Em relação às armas nucleares, importa referir que, devido ao pequeno tamanho geográfico de Israel e à concentração de grande parte da população no triângulo Tel Aviv – Jerusalém – Haifa, um número muito reduzido de armas nucleares poderia devastar o país. Se os adversários de Israel obtivessem armas nucleares, a sobrevivência de Israel seria questionada pela primeira vez desde a guerra de 1948 (David, 2009).

Não obstante as tentativas de controlo, o Irão está prestes a produzir armas nucleares, pelo que Israel tem tentado retardar este acontecimento. Contudo, o Irão tem muitos amigos poderosos, como a China, a Rússia e a França, e como o país é um importante fornecedor de petróleo e gás natural, a maioria dos seus clientes não quer ver as suas fontes de energia desaparecerem e resistirão a qualquer tentativa de sanções significativas (David, 2009).

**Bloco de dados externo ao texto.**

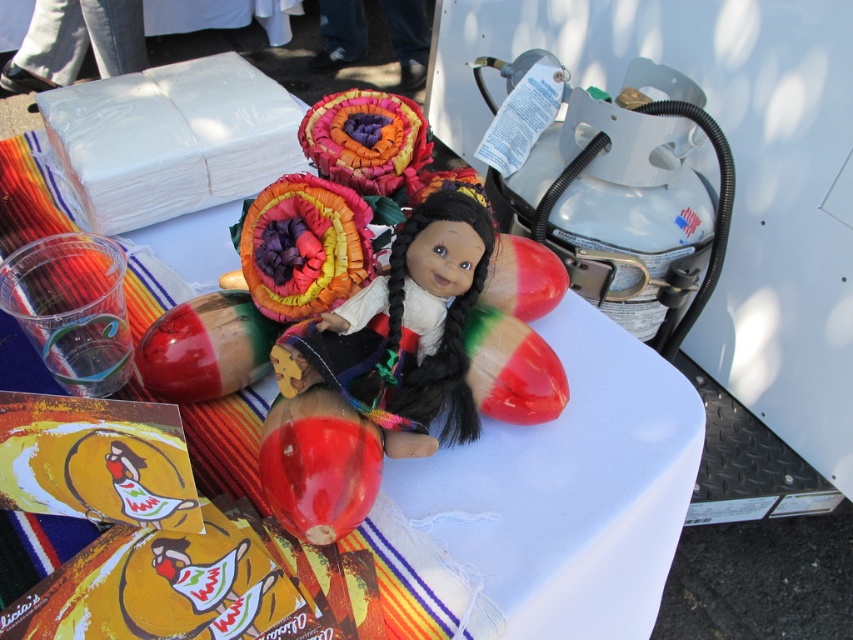 You are setting up a table for a cultural event and need to place the matte plastic doll at center on the white glossy table at center. Can the doll fit on the table?

The white glossy table at center is larger in size than the matte plastic doll at center, so yes, the doll can fit on the table.

You are setting up a display and need to place a small vase that is 3 inches wide between the white glossy table at center and the matte plastic doll at center. Is there enough space between them to fit the vase?

The distance between the white glossy table at center and the matte plastic doll at center is 8.50 inches. Since the vase is 3 inches wide, there is sufficient space to place it between them.

Looking at this image, you are setting up a display table for a cultural event. You have a white glossy table at center and a matte plastic doll at center. Which object is taller?

The white glossy table at center is taller than the matte plastic doll at center. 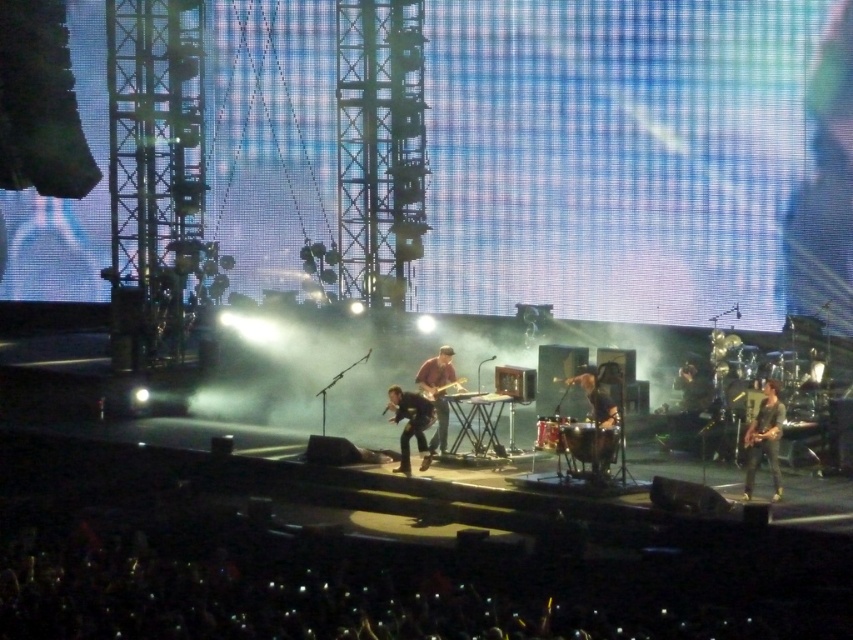 Question: Which object appears farthest from the camera in this image?

Choices:
 (A) shiny silver drum at center
 (B) shiny black guitar at center
 (C) shiny black guitar at right
 (D) matte brown guitar at center

Answer: (D)

Question: From the image, what is the correct spatial relationship of shiny black guitar at right in relation to shiny black guitar at center?

Choices:
 (A) below
 (B) above

Answer: (B)

Question: Which point is closer to the camera?

Choices:
 (A) matte brown guitar at center
 (B) shiny silver drum at center
 (C) shiny black guitar at center

Answer: (B)

Question: Which of these objects is positioned farthest from the matte brown guitar at center?

Choices:
 (A) shiny black guitar at center
 (B) shiny black guitar at right
 (C) shiny silver drum at center

Answer: (B)

Question: Does shiny black guitar at center appear under matte brown guitar at center?

Choices:
 (A) yes
 (B) no

Answer: (A)

Question: In this image, where is shiny black guitar at right located relative to matte brown guitar at center?

Choices:
 (A) left
 (B) right

Answer: (B) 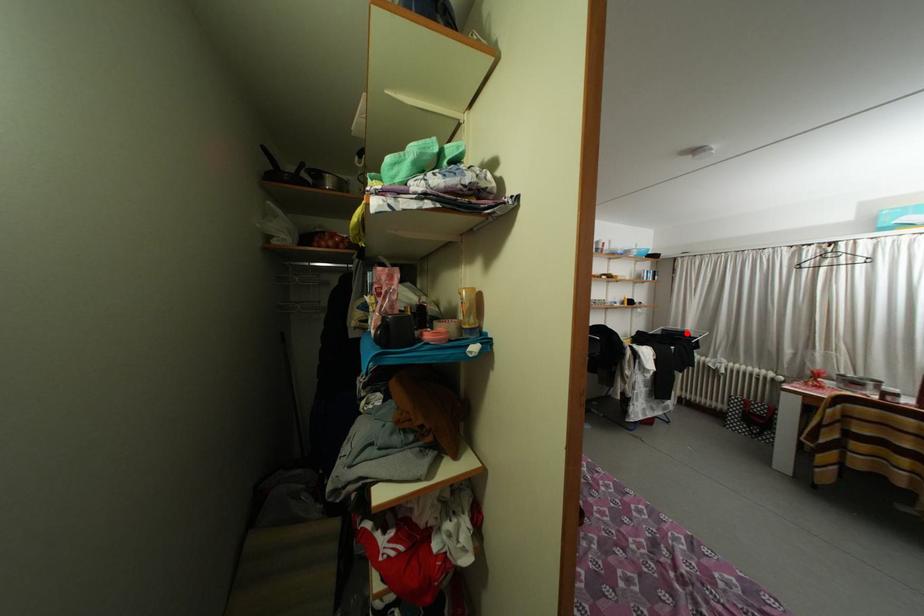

Na vertente militar, a doutrina de segurança de Israel é refletida nos conceitos de dissuasão[2], alerta oportuno, defesa e decisão. As premissas subjacentes para esta doutrina são: (i) manter longos períodos de segurança, de forma a permitir o desenvolvimento da sociedade, da ciência e da economia e melhorar a prontidão para emergências e guerra; (ii) criar efeito de dissuasão no ambiente regional e nos elementos que podem vir a tornar-se uma ameaça através da criação de uma força militar forte e relevante com capacidade de empregar todo o poder militar quando necessário; (iii) durante os períodos de rotina, implementar, melhorar e manter a dissuasão; (iv) em períodos de emergências e guerra, eliminar rapidamente a ameaça de forma a minimizar os danos ao Estado de Israel e aumentar o efeito de dissuasão na região (Belfer Center, 2016).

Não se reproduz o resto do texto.